# Open Data Explorer

Apps and API for exploring open data sources including [AWS Registry of Open Data](https://registry.opendata.aws/) which lists datasets for genomics, satellite, transport, COVID, medical imaging, and other use cases in data for social good.

## Amazon S3 App

This experiment provides a starter app and companion API `s3.py` which makes it easy to list and query public S3 buckets for open data. The app also demonstrates how to create and list S3 buckets in your own AWS account.

![](s3-app-start.png)

### List Bucket Contents

Get started by running the app `streamlit run open-data-explorer/s3-app.py` from the repository root folder.

Try the List Bucket Contents feature by typing `nyc-tlc` as the S3 bucket name for accessing the public dataset.
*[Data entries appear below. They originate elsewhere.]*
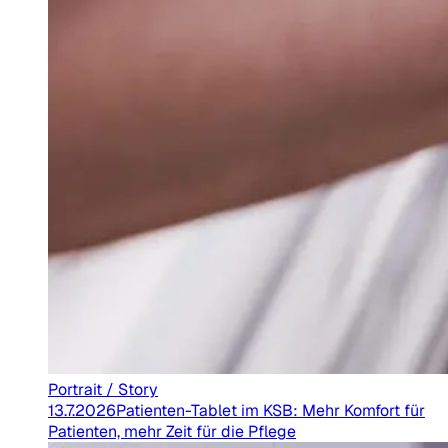
Portrait / Story
13.7.2026
Patienten-Tablet im KSB: Mehr Komfort für
Patienten, mehr Zeit für die Pflege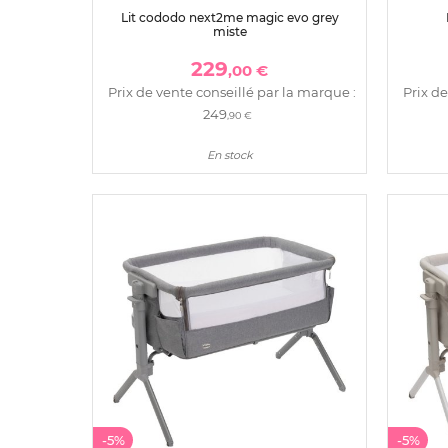
Lit cododo next2me magic evo grey
miste
229
,00 €
Prix de vente conseillé par la marque :
Prix de
249
,90 €
En stock
-5%
-5%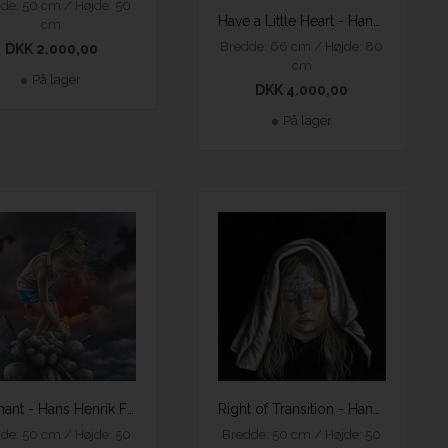
de: 50 cm / Højde: 50
Have a Little Heart - Hans Henrik Fischer
cm
Bredde: 66 cm / Højde: 80
DKK 2.000,00
cm
På lager
DKK 4.000,00
På lager
Remnant - Hans Henrik Fischer
Right of Transition - Hans Henrik Fischer
de: 50 cm / Højde: 50
Bredde: 50 cm / Højde: 50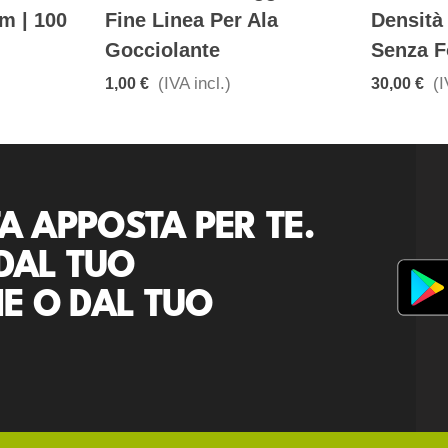
m | 100
Fine Linea Per Ala
Densità 
Gocciolante
Senza F
(IVA incl.)
(I
1,00 €
30,00 €
A APPOSTA PER TE.
DAL TUO
E O DAL TUO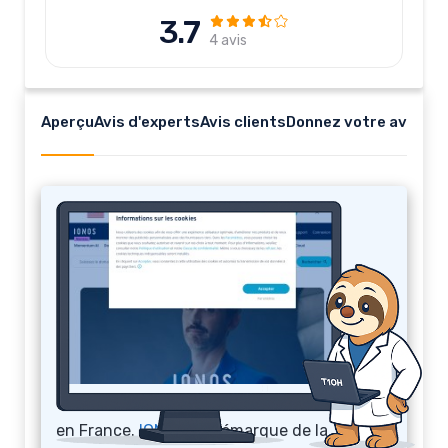
3.7
4 avis
Aperçu
Avis d'experts
Avis clients
Donnez votre avis
IONOS
L’hébergeur
IONOS
, anciennement connu
sous le nom de 1&1, est un fournisseur de
services d’hébergement web et de solutions
informatiques basé en Allemagne, mais
avec des équipes, des serveur et un support
en France.
IONOS
se démarque de la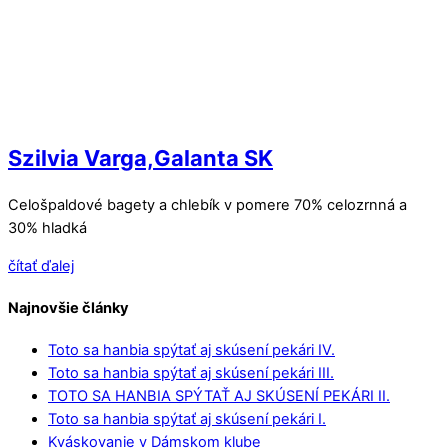
Szilvia Varga,Galanta SK
Celošpaldové bagety a chlebík v pomere 70% celozrnná a
30% hladká
čítať ďalej
Najnovšie články
Toto sa hanbia spýtať aj skúsení pekári IV.
Toto sa hanbia spýtať aj skúsení pekári III.
TOTO SA HANBIA SPÝTAŤ AJ SKÚSENÍ PEKÁRI II.
Toto sa hanbia spýtať aj skúsení pekári I.
Kváskovanie v Dámskom klube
Enter `2021-05` to Filter bucket contents with matching string. This will show fewer files in listing, while determining overall size of the public dataset in GB and number of files.

![](list-nyc-tlc-filter.png)

This experiment feature is useful when exploring public datasets and identifying a relatively small sample dataset file for running your experiments, before commiting to a larger dataset. This will save you cost and time in running the cloud experiments.

### Query CSV

Next you can query a public dataset flat file (well-formed CSV) stored in open data registry directly using SQL, without having to import the dataset into a database. This uses AWS [S3 Select](https://docs.aws.amazon.com/AmazonS3/latest/userguide/s3-glacier-select-sql-reference-select.html) feature.

![](query-public-dataset.png)

Use the same public dataset bucket `nyc-tlc` and copy paste one of the files listed by the List Bucket Contents feature, like on our case we use `trip data/green_tripdata_2020-05.csv` file. Next we add a SQL statement for the query `SELECT * FROM s3object s LIMIT 5` using the sample provided or creating our own. The query results are displayed along with size of dataset scanned, processed, and returned by the query.